Source records:

──────

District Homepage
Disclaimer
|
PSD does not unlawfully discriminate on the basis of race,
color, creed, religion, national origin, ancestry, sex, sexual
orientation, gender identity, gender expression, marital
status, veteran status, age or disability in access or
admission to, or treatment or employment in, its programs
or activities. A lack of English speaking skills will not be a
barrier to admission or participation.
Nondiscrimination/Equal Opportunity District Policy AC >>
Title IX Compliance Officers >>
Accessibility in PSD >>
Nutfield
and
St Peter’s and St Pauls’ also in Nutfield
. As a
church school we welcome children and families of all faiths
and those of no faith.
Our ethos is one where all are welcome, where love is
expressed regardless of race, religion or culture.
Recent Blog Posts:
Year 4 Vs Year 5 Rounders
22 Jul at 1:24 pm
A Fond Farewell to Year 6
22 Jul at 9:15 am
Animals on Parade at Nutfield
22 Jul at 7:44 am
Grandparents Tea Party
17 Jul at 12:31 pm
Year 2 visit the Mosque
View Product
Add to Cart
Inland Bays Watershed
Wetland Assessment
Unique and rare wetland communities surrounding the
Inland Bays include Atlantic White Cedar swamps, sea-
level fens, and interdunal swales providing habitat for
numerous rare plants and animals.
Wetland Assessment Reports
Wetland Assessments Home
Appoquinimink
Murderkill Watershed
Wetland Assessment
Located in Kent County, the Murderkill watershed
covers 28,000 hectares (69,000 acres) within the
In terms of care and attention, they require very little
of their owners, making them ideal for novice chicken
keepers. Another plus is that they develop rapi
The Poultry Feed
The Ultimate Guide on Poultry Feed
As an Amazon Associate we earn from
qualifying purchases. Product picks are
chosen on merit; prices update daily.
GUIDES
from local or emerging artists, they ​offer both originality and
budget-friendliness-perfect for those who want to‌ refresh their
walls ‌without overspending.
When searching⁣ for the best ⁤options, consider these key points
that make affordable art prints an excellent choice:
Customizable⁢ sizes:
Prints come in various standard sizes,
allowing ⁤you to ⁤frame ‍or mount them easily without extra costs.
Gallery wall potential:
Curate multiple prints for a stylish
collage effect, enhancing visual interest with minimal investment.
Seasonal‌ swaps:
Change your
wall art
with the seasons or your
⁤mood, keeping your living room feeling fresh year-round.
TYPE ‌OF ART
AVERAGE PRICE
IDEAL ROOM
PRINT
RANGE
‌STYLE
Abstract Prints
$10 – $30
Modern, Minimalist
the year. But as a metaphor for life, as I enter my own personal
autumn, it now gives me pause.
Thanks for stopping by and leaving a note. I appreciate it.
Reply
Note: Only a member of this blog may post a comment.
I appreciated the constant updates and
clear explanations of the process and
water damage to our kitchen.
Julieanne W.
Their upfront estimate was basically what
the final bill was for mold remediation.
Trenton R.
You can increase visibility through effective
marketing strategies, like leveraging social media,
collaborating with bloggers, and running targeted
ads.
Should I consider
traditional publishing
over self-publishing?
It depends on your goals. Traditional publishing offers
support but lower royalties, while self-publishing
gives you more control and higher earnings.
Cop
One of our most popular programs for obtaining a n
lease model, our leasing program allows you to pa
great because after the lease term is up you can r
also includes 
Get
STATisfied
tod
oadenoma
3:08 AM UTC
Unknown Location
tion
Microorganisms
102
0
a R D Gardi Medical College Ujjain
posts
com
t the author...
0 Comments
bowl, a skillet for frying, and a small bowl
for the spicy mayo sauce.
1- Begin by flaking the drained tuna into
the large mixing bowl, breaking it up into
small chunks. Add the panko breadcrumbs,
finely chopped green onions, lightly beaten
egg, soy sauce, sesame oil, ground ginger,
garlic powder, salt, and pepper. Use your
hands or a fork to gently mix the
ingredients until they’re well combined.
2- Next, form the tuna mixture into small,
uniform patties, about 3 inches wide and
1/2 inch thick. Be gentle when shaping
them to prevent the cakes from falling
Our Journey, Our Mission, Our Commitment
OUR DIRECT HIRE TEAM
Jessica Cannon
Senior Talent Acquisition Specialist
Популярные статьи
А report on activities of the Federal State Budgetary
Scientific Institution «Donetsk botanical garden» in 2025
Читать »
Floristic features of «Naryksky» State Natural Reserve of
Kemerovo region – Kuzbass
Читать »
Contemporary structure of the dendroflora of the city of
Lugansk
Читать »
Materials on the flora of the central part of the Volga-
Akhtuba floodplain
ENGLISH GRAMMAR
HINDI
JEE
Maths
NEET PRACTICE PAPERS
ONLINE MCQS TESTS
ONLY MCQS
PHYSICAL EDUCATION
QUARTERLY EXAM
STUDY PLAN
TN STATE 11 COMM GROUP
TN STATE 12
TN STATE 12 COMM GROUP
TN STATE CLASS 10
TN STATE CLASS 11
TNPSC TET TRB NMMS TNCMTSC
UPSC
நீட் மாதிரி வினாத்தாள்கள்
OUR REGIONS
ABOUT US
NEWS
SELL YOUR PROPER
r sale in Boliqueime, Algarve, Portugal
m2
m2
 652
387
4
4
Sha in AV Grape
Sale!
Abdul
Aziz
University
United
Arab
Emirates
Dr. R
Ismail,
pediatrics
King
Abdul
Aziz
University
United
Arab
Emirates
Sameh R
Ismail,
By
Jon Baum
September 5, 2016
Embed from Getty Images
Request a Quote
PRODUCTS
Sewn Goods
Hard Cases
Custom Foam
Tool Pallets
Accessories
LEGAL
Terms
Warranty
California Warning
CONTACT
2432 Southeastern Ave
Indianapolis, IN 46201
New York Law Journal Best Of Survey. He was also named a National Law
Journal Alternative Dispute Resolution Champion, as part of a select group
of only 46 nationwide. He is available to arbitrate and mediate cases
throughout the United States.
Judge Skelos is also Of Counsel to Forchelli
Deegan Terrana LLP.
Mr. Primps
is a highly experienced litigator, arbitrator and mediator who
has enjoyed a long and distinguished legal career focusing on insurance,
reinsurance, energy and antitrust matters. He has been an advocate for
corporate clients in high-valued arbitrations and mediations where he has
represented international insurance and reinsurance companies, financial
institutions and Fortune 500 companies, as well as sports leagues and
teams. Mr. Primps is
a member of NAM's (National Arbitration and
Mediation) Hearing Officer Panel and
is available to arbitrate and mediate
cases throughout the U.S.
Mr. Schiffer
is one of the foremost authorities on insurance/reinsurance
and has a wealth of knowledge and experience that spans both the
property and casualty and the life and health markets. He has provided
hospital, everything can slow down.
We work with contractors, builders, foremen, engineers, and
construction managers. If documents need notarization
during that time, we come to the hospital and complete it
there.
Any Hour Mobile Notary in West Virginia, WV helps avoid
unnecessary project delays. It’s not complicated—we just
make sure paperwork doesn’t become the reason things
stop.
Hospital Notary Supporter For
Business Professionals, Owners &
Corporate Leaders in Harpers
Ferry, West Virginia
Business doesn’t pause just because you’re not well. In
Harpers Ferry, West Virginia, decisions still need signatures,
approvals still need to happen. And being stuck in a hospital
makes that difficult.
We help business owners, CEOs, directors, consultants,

──────

Extract all of the data above and output it character for character.

__Answer space__
District Homepage
Disclaimer
|
PSD does not unlawfully discriminate on the basis of race,
color, creed, religion, national origin, ancestry, sex, sexual
orientation, gender identity, gender expression, marital
status, veteran status, age or disability in access or
admission to, or treatment or employment in, its programs
or activities. A lack of English speaking skills will not be a
barrier to admission or participation.
Nondiscrimination/Equal Opportunity District Policy AC >>
Title IX Compliance Officers >>
Accessibility in PSD >>
Nutfield
and
St Peter’s and St Pauls’ also in Nutfield
. As a
church school we welcome children and families of all faiths
and those of no faith.
Our ethos is one where all are welcome, where love is
expressed regardless of race, religion or culture.
Recent Blog Posts:
Year 4 Vs Year 5 Rounders
22 Jul at 1:24 pm
A Fond Farewell to Year 6
22 Jul at 9:15 am
Animals on Parade at Nutfield
22 Jul at 7:44 am
Grandparents Tea Party
17 Jul at 12:31 pm
Year 2 visit the Mosque
View Product
Add to Cart
Inland Bays Watershed
Wetland Assessment
Unique and rare wetland communities surrounding the
Inland Bays include Atlantic White Cedar swamps, sea-
level fens, and interdunal swales providing habitat for
numerous rare plants and animals.
Wetland Assessment Reports
Wetland Assessments Home
Appoquinimink
Murderkill Watershed
Wetland Assessment
Located in Kent County, the Murderkill watershed
covers 28,000 hectares (69,000 acres) within the
In terms of care and attention, they require very little
of their owners, making them ideal for novice chicken
keepers. Another plus is that they develop rapi
The Poultry Feed
The Ultimate Guide on Poultry Feed
As an Amazon Associate we earn from
qualifying purchases. Product picks are
chosen on merit; prices update daily.
GUIDES
from local or emerging artists, they ​offer both originality and
budget-friendliness-perfect for those who want to‌ refresh their
walls ‌without overspending.
When searching⁣ for the best ⁤options, consider these key points
that make affordable art prints an excellent choice:
Customizable⁢ sizes:
Prints come in various standard sizes,
allowing ⁤you to ⁤frame ‍or mount them easily without extra costs.
Gallery wall potential:
Curate multiple prints for a stylish
collage effect, enhancing visual interest with minimal investment.
Seasonal‌ swaps:
Change your
wall art
with the seasons or your
⁤mood, keeping your living room feeling fresh year-round.
TYPE ‌OF ART
AVERAGE PRICE
IDEAL ROOM
PRINT
RANGE
‌STYLE
Abstract Prints
$10 – $30
Modern, Minimalist
the year. But as a metaphor for life, as I enter my own personal
autumn, it now gives me pause.
Thanks for stopping by and leaving a note. I appreciate it.
Reply
Note: Only a member of this blog may post a comment.
I appreciated the constant updates and
clear explanations of the process and
water damage to our kitchen.
Julieanne W.
Their upfront estimate was basically what
the final bill was for mold remediation.
Trenton R.
You can increase visibility through effective
marketing strategies, like leveraging social media,
collaborating with bloggers, and running targeted
ads.
Should I consider
traditional publishing
over self-publishing?
It depends on your goals. Traditional publishing offers
support but lower royalties, while self-publishing
gives you more control and higher earnings.
Cop
One of our most popular programs for obtaining a n
lease model, our leasing program allows you to pa
great because after the lease term is up you can r
also includes 
Get
STATisfied
tod
oadenoma
3:08 AM UTC
Unknown Location
tion
Microorganisms
102
0
a R D Gardi Medical College Ujjain
posts
com
t the author...
0 Comments
bowl, a skillet for frying, and a small bowl
for the spicy mayo sauce.
1- Begin by flaking the drained tuna into
the large mixing bowl, breaking it up into
small chunks. Add the panko breadcrumbs,
finely chopped green onions, lightly beaten
egg, soy sauce, sesame oil, ground ginger,
garlic powder, salt, and pepper. Use your
hands or a fork to gently mix the
ingredients until they’re well combined.
2- Next, form the tuna mixture into small,
uniform patties, about 3 inches wide and
1/2 inch thick. Be gentle when shaping
them to prevent the cakes from falling
Our Journey, Our Mission, Our Commitment
OUR DIRECT HIRE TEAM
Jessica Cannon
Senior Talent Acquisition Specialist
Популярные статьи
А report on activities of the Federal State Budgetary
Scientific Institution «Donetsk botanical garden» in 2025
Читать »
Floristic features of «Naryksky» State Natural Reserve of
Kemerovo region – Kuzbass
Читать »
Contemporary structure of the dendroflora of the city of
Lugansk
Читать »
Materials on the flora of the central part of the Volga-
Akhtuba floodplain
ENGLISH GRAMMAR
HINDI
JEE
Maths
NEET PRACTICE PAPERS
ONLINE MCQS TESTS
ONLY MCQS
PHYSICAL EDUCATION
QUARTERLY EXAM
STUDY PLAN
TN STATE 11 COMM GROUP
TN STATE 12
TN STATE 12 COMM GROUP
TN STATE CLASS 10
TN STATE CLASS 11
TNPSC TET TRB NMMS TNCMTSC
UPSC
நீட் மாதிரி வினாத்தாள்கள்
OUR REGIONS
ABOUT US
NEWS
SELL YOUR PROPER
r sale in Boliqueime, Algarve, Portugal
m2
m2
 652
387
4
4
Sha in AV Grape
Sale!
Abdul
Aziz
University
United
Arab
Emirates
Dr. R
Ismail,
pediatrics
King
Abdul
Aziz
University
United
Arab
Emirates
Sameh R
Ismail,
By
Jon Baum
September 5, 2016
Embed from Getty Images
Request a Quote
PRODUCTS
Sewn Goods
Hard Cases
Custom Foam
Tool Pallets
Accessories
LEGAL
Terms
Warranty
California Warning
CONTACT
2432 Southeastern Ave
Indianapolis, IN 46201
New York Law Journal Best Of Survey. He was also named a National Law
Journal Alternative Dispute Resolution Champion, as part of a select group
of only 46 nationwide. He is available to arbitrate and mediate cases
throughout the United States.
Judge Skelos is also Of Counsel to Forchelli
Deegan Terrana LLP.
Mr. Primps
is a highly experienced litigator, arbitrator and mediator who
has enjoyed a long and distinguished legal career focusing on insurance,
reinsurance, energy and antitrust matters. He has been an advocate for
corporate clients in high-valued arbitrations and mediations where he has
represented international insurance and reinsurance companies, financial
institutions and Fortune 500 companies, as well as sports leagues and
teams. Mr. Primps is
a member of NAM's (National Arbitration and
Mediation) Hearing Officer Panel and
is available to arbitrate and mediate
cases throughout the U.S.
Mr. Schiffer
is one of the foremost authorities on insurance/reinsurance
and has a wealth of knowledge and experience that spans both the
property and casualty and the life and health markets. He has provided
hospital, everything can slow down.
We work with contractors, builders, foremen, engineers, and
construction managers. If documents need notarization
during that time, we come to the hospital and complete it
there.
Any Hour Mobile Notary in West Virginia, WV helps avoid
unnecessary project delays. It’s not complicated—we just
make sure paperwork doesn’t become the reason things
stop.
Hospital Notary Supporter For
Business Professionals, Owners &
Corporate Leaders in Harpers
Ferry, West Virginia
Business doesn’t pause just because you’re not well. In
Harpers Ferry, West Virginia, decisions still need signatures,
approvals still need to happen. And being stuck in a hospital
makes that difficult.
We help business owners, CEOs, directors, consultants,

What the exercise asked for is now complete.